Hi, I’ve tried playing with the image-to-image generation of stable diffusion, with different guidance scales, but I haven’t been able to get good results where the original image’s features are maintained, along with the generated image having new style characteristics from the given prompt.
Methods like dreambooth are one way to solve this, but wanted to know if there’s a better way for this.
Is adding a perceptual loss during the diffusion steps a good way for this?
In my personal experiments (unrelated to the above video), I have not had much trouble maintaining the source image features with image-to-image when I keep the strength parameter around 0.5-0.6. It does alter some features though, like the collar in the example below.
Prompt: ‘Tiny cute 3D felt fiber cat, made from Felt fibers, a 3D render, trending on cgsociety, rendered in maya, rendered in cinema4d, made of yarn, square image’
I have not had much success using VGG model features like typical style transfer methods to control the Stable Diffusion output. There’s likely something wrong with my implementation, but it does not seem promising.

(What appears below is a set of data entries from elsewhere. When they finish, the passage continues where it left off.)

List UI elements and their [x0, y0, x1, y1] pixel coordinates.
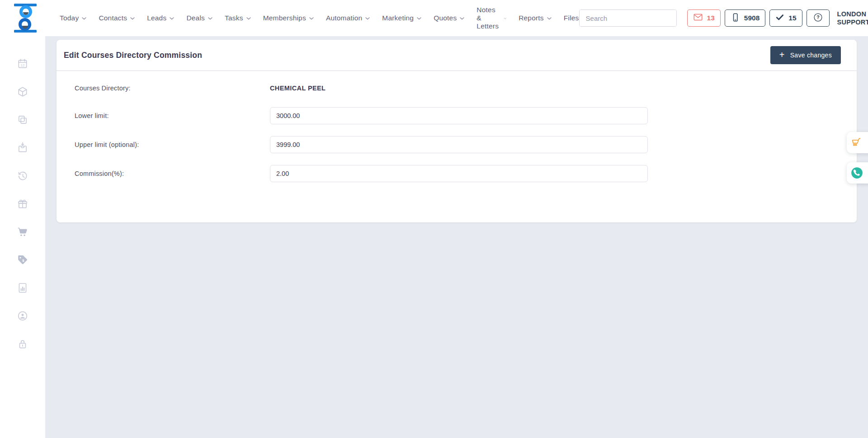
- sidebar-icon-history[interactable]: [17, 170, 28, 182]
- upper-limit-label: Upper limit (optional):: [75, 141, 270, 148]
- check-icon: [775, 13, 784, 24]
- nav-item-leads[interactable]: Leads: [147, 14, 174, 22]
- chevron-down-icon: [547, 17, 552, 20]
- page-title: Edit Courses Directory Commission: [64, 51, 202, 60]
- sidebar-icon-account[interactable]: [17, 310, 28, 322]
- search-box: [579, 9, 677, 27]
- form-row-upper-limit: Upper limit (optional):: [75, 136, 857, 153]
- chevron-down-icon: [246, 17, 251, 20]
- chevron-down-icon: [365, 17, 370, 20]
- chevron-down-icon: [82, 17, 86, 20]
- sidebar-icon-calendar[interactable]: 12: [17, 58, 28, 70]
- chevron-down-icon: [460, 17, 464, 20]
- chevron-down-icon: [130, 17, 135, 20]
- sidebar-icon-gift[interactable]: [17, 198, 28, 210]
- messages-badge[interactable]: 13: [687, 9, 721, 27]
- edit-commission-panel: Edit Courses Directory Commission + Save…: [57, 40, 857, 222]
- tasks-count: 15: [788, 14, 796, 22]
- top-bar: TodayContactsLeadsDealsTasksMembershipsA…: [0, 0, 868, 36]
- sidebar-icon-bag-download[interactable]: [17, 142, 28, 154]
- upper-limit-input[interactable]: [270, 136, 648, 153]
- chevron-down-icon: [309, 17, 314, 20]
- chevron-down-icon: [208, 17, 212, 20]
- panel-header: Edit Courses Directory Commission + Save…: [57, 40, 857, 71]
- nav-item-files[interactable]: Files: [564, 14, 579, 22]
- sidebar: 12: [0, 36, 45, 438]
- svg-text:?: ?: [816, 14, 819, 20]
- commission-input[interactable]: [270, 165, 648, 182]
- question-icon: ?: [813, 12, 823, 24]
- nav-item-notes-letters[interactable]: Notes & Letters: [476, 6, 506, 30]
- cart-widget-button[interactable]: [847, 132, 868, 153]
- nav-item-memberships[interactable]: Memberships: [263, 14, 314, 22]
- user-name: LONDON SUPPORT: [837, 10, 868, 26]
- save-button-label: Save changes: [790, 52, 832, 59]
- whatsapp-widget-button[interactable]: [847, 162, 868, 184]
- chevron-down-icon: [504, 17, 506, 20]
- form-row-lower-limit: Lower limit:: [75, 107, 857, 124]
- lower-limit-label: Lower limit:: [75, 112, 270, 119]
- nav-item-contacts[interactable]: Contacts: [99, 14, 135, 22]
- nav-item-today[interactable]: Today: [60, 14, 86, 22]
- nav-item-marketing[interactable]: Marketing: [382, 14, 421, 22]
- plus-icon: +: [779, 50, 785, 59]
- commission-label: Commission(%):: [75, 170, 270, 177]
- courses-directory-label: Courses Directory:: [75, 85, 270, 92]
- messages-count: 13: [707, 14, 715, 22]
- tasks-badge[interactable]: 15: [769, 9, 802, 27]
- sidebar-icon-cart[interactable]: [17, 226, 28, 238]
- nav-item-tasks[interactable]: Tasks: [225, 14, 251, 22]
- calls-badge[interactable]: 5908: [725, 9, 765, 27]
- search-input[interactable]: [580, 10, 677, 26]
- help-button[interactable]: ?: [807, 9, 830, 27]
- panel-body: Courses Directory: CHEMICAL PEEL Lower l…: [57, 71, 857, 182]
- chevron-down-icon: [417, 17, 421, 20]
- calls-count: 5908: [744, 14, 760, 22]
- phone-call-icon: [851, 167, 863, 179]
- nav-item-automation[interactable]: Automation: [326, 14, 370, 22]
- nav-item-quotes[interactable]: Quotes: [434, 14, 464, 22]
- courses-directory-value: CHEMICAL PEEL: [270, 85, 326, 92]
- cart-icon: [851, 137, 862, 148]
- phone-icon: [731, 13, 740, 24]
- app-logo[interactable]: [12, 4, 39, 33]
- form-row-commission: Commission(%):: [75, 165, 857, 182]
- save-changes-button[interactable]: + Save changes: [770, 46, 841, 64]
- sidebar-icon-package[interactable]: [17, 86, 28, 98]
- header-right: 13 5908 15: [579, 8, 868, 28]
- sidebar-icon-lock[interactable]: [17, 338, 28, 350]
- nav-item-deals[interactable]: Deals: [186, 14, 212, 22]
- form-row-courses-directory: Courses Directory: CHEMICAL PEEL: [75, 85, 857, 92]
- lower-limit-input[interactable]: [270, 107, 648, 124]
- main-nav: TodayContactsLeadsDealsTasksMembershipsA…: [60, 6, 579, 30]
- main-content: Edit Courses Directory Commission + Save…: [45, 36, 868, 438]
- envelope-icon: [693, 12, 703, 24]
- svg-text:12: 12: [20, 63, 25, 67]
- sidebar-icon-duplicate[interactable]: [17, 114, 28, 126]
- sidebar-icon-price-tag[interactable]: $: [17, 254, 28, 266]
- app-screen: TodayContactsLeadsDealsTasksMembershipsA…: [0, 0, 868, 438]
- chevron-down-icon: [170, 17, 174, 20]
- sidebar-icon-report[interactable]: [17, 282, 28, 294]
- nav-item-reports[interactable]: Reports: [519, 14, 552, 22]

With the last one (encoding the style image and using that to calculate the loss), if you multiply your loss by a factor of 3 or 4 it seems have some more interesting results - using your notebook with the mosaic example and the camp fire prompt:
Yep and I also have not tried implementing gradient checkpointing so that I could enable gradients for the unet as well. That is likely a big limiting factor, but it requires a lot more memory.
I’ve been experimenting more with the feature/perceptual loss additional guidance and scaling the loss differently for each of the relevant VGG layers outputs similar to the content and style feature loss in the 2018 lesson 7 course. I think the results are interesting so far.